Department of Biochemistry and Molecular Biology, Capital Medical University, Beijing, PR China.
FEBS Lett. 2010 Jun 3;584(11):2207-12. doi: 10.1016/j.febslet.2010.03.039. Epub 2010 Mar 29.
The beta-2 adrenergic receptor (beta2AR) has a carboxyl terminus motif that can interact with PSD-95/discs-large/ZO1 homology (PDZ) domain-containing proteins. In this paper, we identified membrane-associated guanylate kinase inverted-3 (MAGI-3) as a novel binding partner of beta2AR. The carboxyl terminus of beta2AR binds with high affinity to the fifth PDZ domain of MAGI-3, with the last four amino acids (D-S-L-L) of the receptor being the key determinants of the interaction. In cells, the association of full-length beta2AR with MAGI-3 occurs constitutively and is enhanced by agonist stimulation of the receptor. Our data also demonstrated that beta2AR-stimulated extracellular signal-regulated kinase-1/2 (ERK1/2) activation was substantially retarded by MAGI-3 expression. These data suggest that MAGI-3 regulates beta2AR-mediated ERK activation through the physical interaction between beta2AR and MAGI-3.

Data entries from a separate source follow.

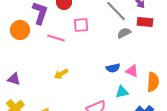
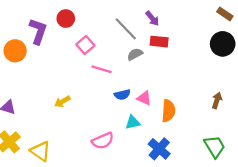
pink square: (81, 25) -> (85, 45), turned -35
pink line: (56, 38) -> (102, 69), moved

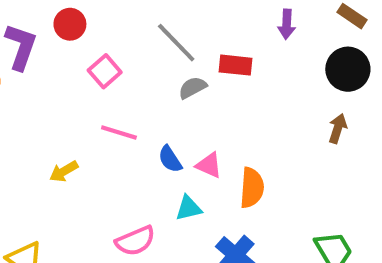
purple arrow: (152, 19) -> (287, 24), moved, turned 42
pink line: (102, 69) -> (119, 133), moved
blue semicircle: (122, 95) -> (170, 159), turned 70
brown arrow: (217, 100) -> (338, 128), moved

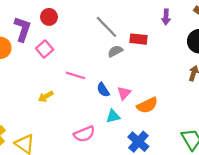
pink square: (105, 71) -> (45, 49), moved
pink triangle: (209, 165) -> (124, 93), turned 48
orange semicircle: (252, 188) -> (147, 105), turned 60

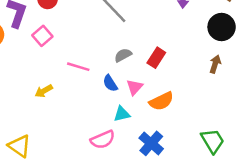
red rectangle: (138, 39) -> (156, 58), moved, turned -63
gray semicircle: (115, 51) -> (123, 55), moved
pink semicircle: (84, 134) -> (103, 140), moved

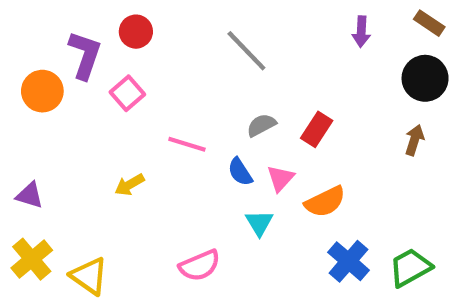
cyan triangle: (122, 114) -> (259, 223), turned -48
pink semicircle: (103, 140) -> (200, 265), moved
green trapezoid: (213, 141) -> (410, 268), turned -88
blue cross: (151, 143) -> (349, 261), moved

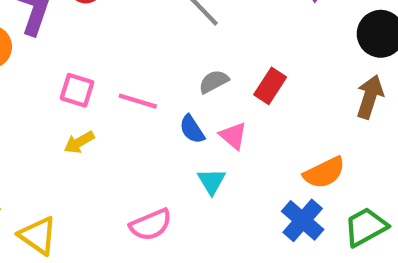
pink square: (127, 93) -> (77, 90), moved, turned -32
brown arrow: (414, 140) -> (370, 97), size x1.4
pink triangle: (280, 178) -> (233, 136), turned -32
orange semicircle: (325, 202) -> (324, 173), moved

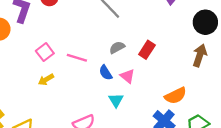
pink square: (77, 90) -> (45, 52), turned 36

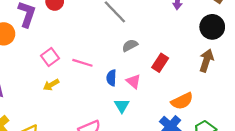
gray semicircle: (117, 47) -> (130, 45), moved
red rectangle: (147, 50) -> (160, 63), moved
blue semicircle: (106, 73) -> (111, 78), turned 35

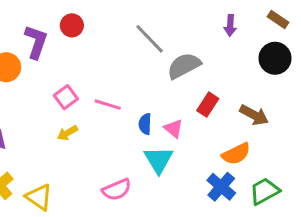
gray semicircle: (130, 45) -> (184, 66), moved, size x1.6
brown arrow: (206, 60) -> (254, 115), moved, turned 100
cyan triangle: (122, 106) -> (158, 160), size x1.5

β2 肾上腺素能受体 (β2AR) 的羧基末端基序可与 PSD-95/ 离散大/ZO1 同源 (PDZ) 域蛋白相互作用。在本文中,我们鉴定了膜相关鸟苷酸激酶倒置 3 (MAGI-3) 为β2AR 的一个新的结合伴侣。β2AR 的羧基末端与 MAGI-3 的第五个 PDZ 结构域具有高亲和力,受体的最后四个氨基酸 (D-S-L-L) 是相互作用的关键决定因素。在细胞中,全长β2AR 与 MAGI-3 的结合是组成性的,并且受受体激动剂的刺激增强。我们的数据还表明,MAGI-3 表达显著延缓了β2AR 刺激的细胞外信号调节激酶 1/2 (ERK1/2) 的激活。这些数据表明,MAGI-3 通过β2AR 和 MAGI-3 之间的物理相互作用调节β2AR 介导的 ERK 激活。